── Data for this task ──
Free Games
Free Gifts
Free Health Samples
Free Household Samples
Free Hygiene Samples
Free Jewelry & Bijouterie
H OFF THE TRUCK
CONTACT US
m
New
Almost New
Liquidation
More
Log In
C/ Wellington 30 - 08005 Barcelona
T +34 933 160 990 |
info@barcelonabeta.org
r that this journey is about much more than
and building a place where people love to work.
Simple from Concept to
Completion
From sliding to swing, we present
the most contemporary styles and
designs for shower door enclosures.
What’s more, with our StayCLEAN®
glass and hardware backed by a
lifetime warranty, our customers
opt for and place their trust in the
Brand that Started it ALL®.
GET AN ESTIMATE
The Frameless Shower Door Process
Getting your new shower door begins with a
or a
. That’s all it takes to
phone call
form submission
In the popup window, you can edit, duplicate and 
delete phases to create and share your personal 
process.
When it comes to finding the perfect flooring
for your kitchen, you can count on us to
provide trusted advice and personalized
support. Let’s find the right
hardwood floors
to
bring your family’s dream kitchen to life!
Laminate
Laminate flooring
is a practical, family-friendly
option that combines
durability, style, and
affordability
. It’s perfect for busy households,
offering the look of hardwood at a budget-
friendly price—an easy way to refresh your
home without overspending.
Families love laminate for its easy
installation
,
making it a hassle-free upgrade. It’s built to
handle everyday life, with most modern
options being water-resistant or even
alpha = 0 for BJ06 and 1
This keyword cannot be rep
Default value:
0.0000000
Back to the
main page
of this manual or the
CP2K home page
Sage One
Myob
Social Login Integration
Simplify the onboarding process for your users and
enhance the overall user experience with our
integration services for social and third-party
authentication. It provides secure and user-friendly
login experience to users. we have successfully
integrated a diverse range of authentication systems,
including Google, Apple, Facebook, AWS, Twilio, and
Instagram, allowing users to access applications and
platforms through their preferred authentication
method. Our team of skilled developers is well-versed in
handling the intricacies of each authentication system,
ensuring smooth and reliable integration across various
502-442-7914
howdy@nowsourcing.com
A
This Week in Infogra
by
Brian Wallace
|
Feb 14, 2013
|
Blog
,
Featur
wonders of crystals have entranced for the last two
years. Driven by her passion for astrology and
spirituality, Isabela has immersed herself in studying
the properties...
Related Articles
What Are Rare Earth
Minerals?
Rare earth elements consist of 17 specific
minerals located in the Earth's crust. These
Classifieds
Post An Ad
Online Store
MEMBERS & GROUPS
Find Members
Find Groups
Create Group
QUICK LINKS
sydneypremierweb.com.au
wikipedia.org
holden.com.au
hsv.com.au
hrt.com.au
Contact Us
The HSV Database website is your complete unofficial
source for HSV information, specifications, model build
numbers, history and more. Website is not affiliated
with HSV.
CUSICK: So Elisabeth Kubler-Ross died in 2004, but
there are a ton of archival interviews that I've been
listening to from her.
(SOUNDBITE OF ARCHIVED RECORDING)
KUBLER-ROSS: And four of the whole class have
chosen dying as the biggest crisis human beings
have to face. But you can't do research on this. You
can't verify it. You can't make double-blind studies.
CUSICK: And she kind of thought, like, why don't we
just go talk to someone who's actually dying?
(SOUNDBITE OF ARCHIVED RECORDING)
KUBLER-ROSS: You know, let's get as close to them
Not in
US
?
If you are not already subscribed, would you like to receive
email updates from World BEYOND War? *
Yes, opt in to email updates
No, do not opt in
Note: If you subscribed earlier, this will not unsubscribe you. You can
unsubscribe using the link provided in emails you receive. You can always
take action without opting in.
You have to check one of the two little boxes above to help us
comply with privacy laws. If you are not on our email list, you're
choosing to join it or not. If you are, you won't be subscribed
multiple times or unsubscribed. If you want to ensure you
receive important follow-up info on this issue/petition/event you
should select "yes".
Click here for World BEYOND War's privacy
───
Work instruction | Looking at the records above, return exactly the lines from the line with "Create Group" to the line with "have to face.", both ends included.

Output of the exercise |
Create Group
QUICK LINKS
sydneypremierweb.com.au
wikipedia.org
holden.com.au
hsv.com.au
hrt.com.au
Contact Us
The HSV Database website is your complete unofficial
source for HSV information, specifications, model build
numbers, history and more. Website is not affiliated
with HSV.
CUSICK: So Elisabeth Kubler-Ross died in 2004, but
there are a ton of archival interviews that I've been
listening to from her.
(SOUNDBITE OF ARCHIVED RECORDING)
KUBLER-ROSS: And four of the whole class have
chosen dying as the biggest crisis human beings
have to face. But you can't do research on this. You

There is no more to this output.